Marie Clark : Le lieu précis de ma colère
Marie Clark a créé la surprise en 2008, lors de la parution de son roman Mes aventures d’apprenti chevalier presque entièrement raté, dans l’audacieuse collection Texture des éditions HMH. Nous y avions découvert Benjamin, un enfant de huit ans atteint d’hyperactivité et qui affrontait son quotidien difficile – incompréhension des parents, marginalisation à l’école – en se glissant dans la peau d’un chevalier dans un monde imaginaire. Le roman, porte-voix de sa détresse, était à son image : aucun point ni majuscule du début à la fin du livre, comme une longue diarrhée verbale de cet enfant aux prises avec un mal incontrôlable et une société normalisante incapable de l’intégrer. Saisissant.
En 2011, Marie Clark a réitéré avec le roman Mémoires d’Outre-Web, toujours chez HMH. Nous y retrouvions un Benjamin adolescent. Comme bien des jeunes de son âge, il vouait une passion dévorante aux jeux vidéo. À ceci près que dans son cas, il s’en servait une fois encore pour apaiser sa détresse et oublier sa vie réelle, pleine de difficultés, en se transposant en héros dans son existence virtuelle. Une nouvelle quête identitaire entre vérité et fiction commençait dès lors. Remarquable dans sa structure comme dans son style, elle nous faisait plonger dans un univers techno-onirique surprenant et inspirant.
Alors, voilà. Marie Clark n’a pas résisté à l’envie de nous montrer un Benjamin devenu adulte. C’est ce qu’elle nous propose avec le troisième (et dernier?) volet de son histoire publié chez un autre éditeur, XYZ. Benjamin a maintenant 30 ans. Sans travail, sans vie sociale réelle, il est l’archétype de l’homme sans désir et sans avenir.
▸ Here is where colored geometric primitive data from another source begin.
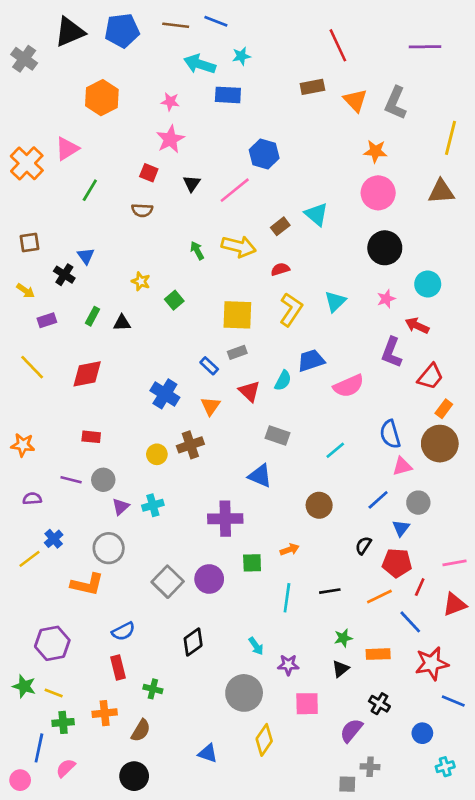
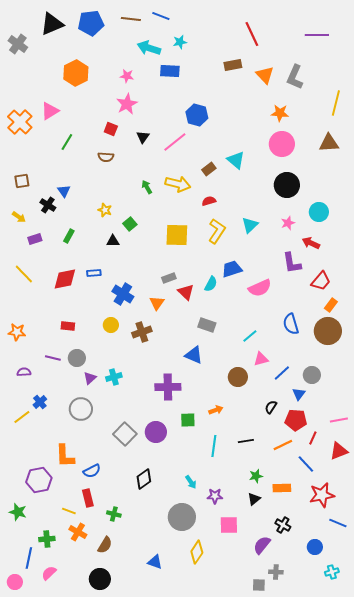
black triangle: (122, 323) -> (113, 241), moved
gray rectangle: (237, 352) -> (169, 278), moved
purple L-shape: (392, 352) -> (292, 263), turned -30
blue rectangle: (209, 366) -> (94, 273), moved, turned -48
yellow circle: (157, 454) -> (111, 325), moved
pink triangle: (402, 466) -> (261, 359), moved
orange L-shape: (87, 584) -> (65, 456), moved, turned 75
yellow line: (54, 693) -> (69, 511), moved
orange cross: (105, 713) -> (78, 532), turned 36

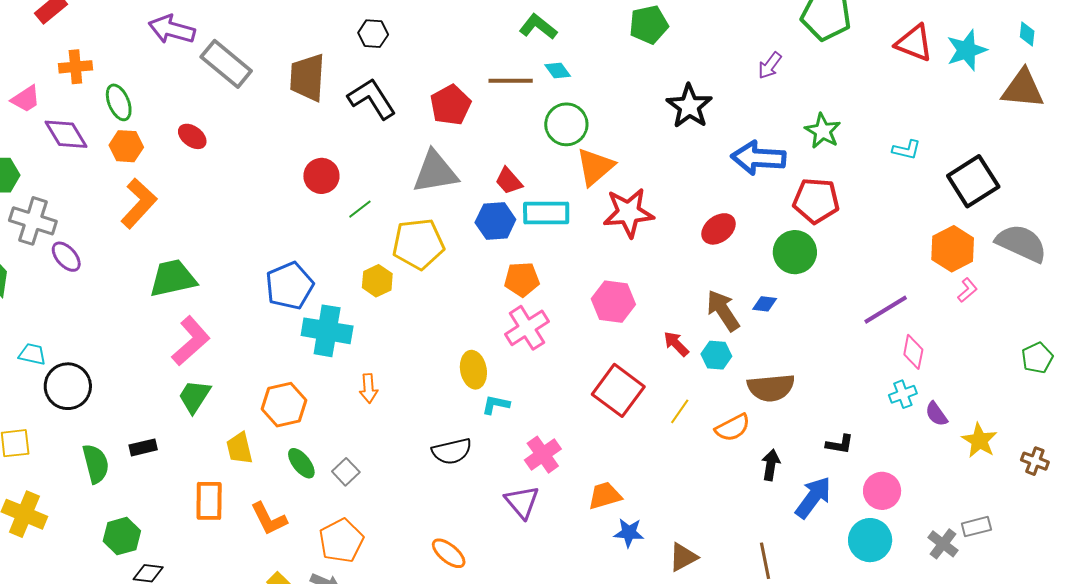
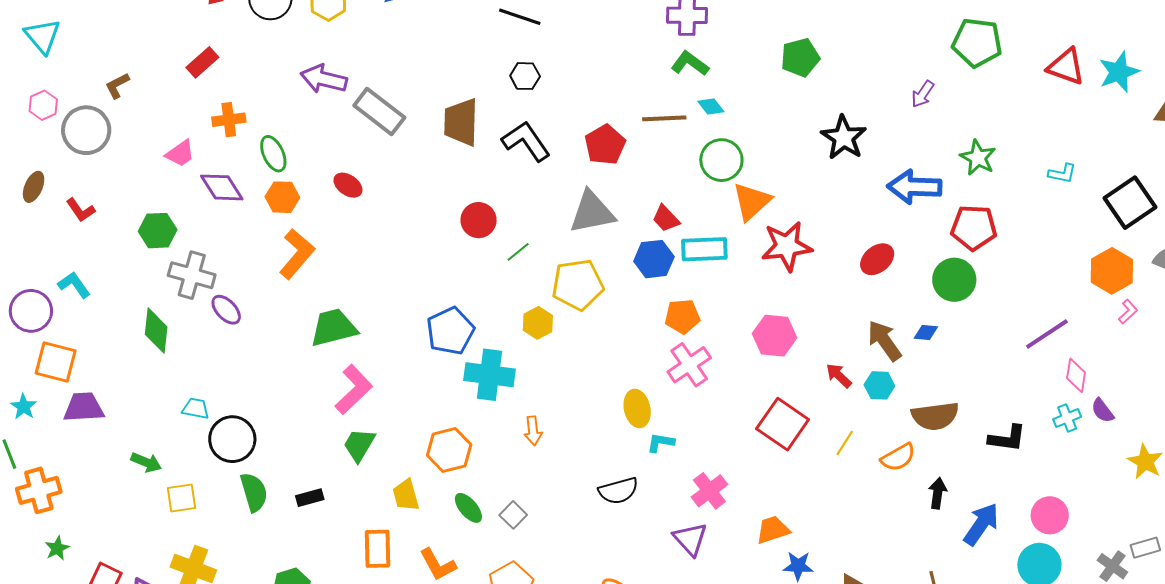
purple semicircle: (936, 414) -> (1103, 411), moved
black L-shape: (840, 444) -> (1007, 438), moved, size x1.4
green semicircle: (96, 464) -> (254, 492), moved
Mais par un hasard heureux, il croise les pas du petit René-Xavier, dans lequel il se reconnaît immédiatement au même âge. La même hyperactivité, la même rage, la même solitude. Spontanément, Benjamin offre à Éliane, la maman incapable de maîtriser la situation, de lui donner une heure de répit. Puis une heure par jour, puis des journées et mois entiers. Benjamin et son protégé, rebaptisé RX, se créent rapidement un monde à eux, comme des extraterrestres qui voient la Terre et ses habitants comme une planète à observer et à apprivoiser. À eux, se greffent au fil des jours d’autres jeunes marginalisés, sans repères, abandonnés de leur famille ou du système. Autistes, enfants violentés, inadaptés sociaux, trisomiques, petits malfrats. Tous se réunissent autour du vaisseau de brics à bracs que Benjamin et RX ont construit, et forment bientôt une grande famille dont la maison, un nouvel ancrage, deviendra tout à fait réelle.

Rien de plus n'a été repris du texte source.